[[ ENTRIES SHOWN, beginning ]]
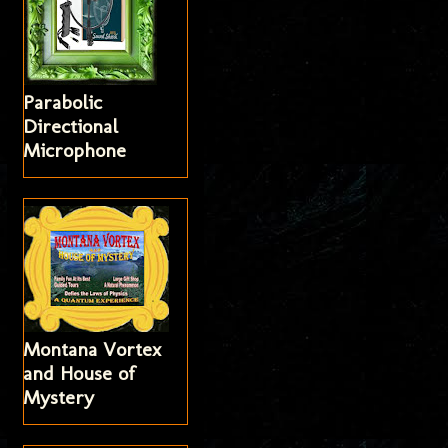
Parabolic
Directional
Microphone
Montana Vortex
and House of
Mystery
[[ ENTRIES SHOWN, end ]]
◆ **WHAT IS EXPECTED**
Give back each line above verbatim, dropping every picture.

◆ **YOUR RESPONSE**
Parabolic
Directional
Microphone
Montana Vortex
and House of
Mystery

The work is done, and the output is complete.